First, I’m a planner. I write everything down, I keep detailed calendars and ‘To Do’ lists. It feels great to cross things off one’s list. However, I’m a very busy person and so not surprisingly, sometimes I feel overwhelmed by all of my responsibilities. When this happens, I try to remind myself of the philosophy that my now 96-year old mother taught me when I was growing up: How do you eat an elephant? [wait for it..] One bite at a time. I also practice what I preach as a health psychologist: regular exercise (women, don’t forget your strength training!), nutritious eating, and adequate sleep are essential to enable us to cope with stress. I am a confirmed devotee to high-intensity interval training, which is the most effective and time-efficient way to workout. I have a home gym, and I love to cook, so all of that helps.
Do you have any tips or advice for young women scientists in your field?
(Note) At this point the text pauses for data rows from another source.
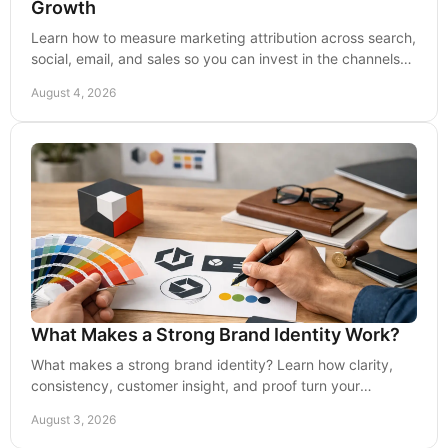
Growth
Learn how to measure marketing attribution across search,
social, email, and sales so you can invest in the channels
that create qualified leads and growth.
August 4, 2026
What Makes a Strong Brand Identity Work?
What makes a strong brand identity? Learn how clarity,
consistency, customer insight, and proof turn your
business into the obvious choice with confidence.
August 3, 2026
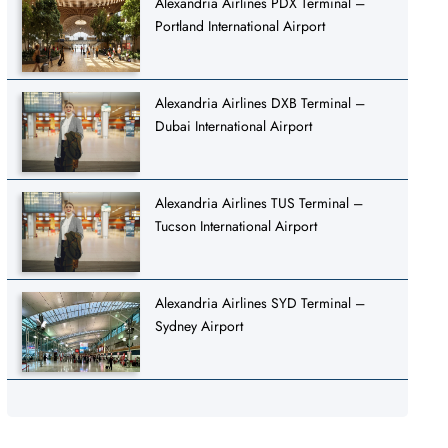
Alexandria Airlines PDX Terminal –
Portland International Airport
Alexandria Airlines DXB Terminal –
Dubai International Airport
Alexandria Airlines TUS Terminal –
Tucson International Airport
Alexandria Airlines SYD Terminal –
Sydney Airport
If you want to have a family while in graduate school, during a postdoc, or at any time in your working life, choose a real PARTNER: someone who will genuinely share all that is required, from decision-making to the daily nitty gritty. Sharing does not always require a 50-50 split in the division of labor, but it does require a split that is fair and equitable. And it’s important to remember that the best-laid plans of mice, women, and men often go awry. As a mother, spouse, daughter, sister, friend, and professor, I can tell you that sometimes we achieve balance in our roles, but we also learn to juggle. Children get sick even when we have a grant deadline and our partner is at a conference. Department Chairs schedule afternoon meetings even on days when we’re scheduled to drive carpool. Don’t catastrophize. Ask for help. One downside of academic life is that many of us take jobs in places where we have no friends or family. Create your own family, find people with whom you can have a mutually supportive relationship. Look around your campus child care center, that’s a great place to find like-minded souls willing to help each other. Finally, give yourself permission to enjoy the things that truly matter in life. So go for a walk, play with your children, watch a movie with your partner, call a friend. No one at the end of their life ever regrets not having published more papers or written more grants. Remind yourself of that daily.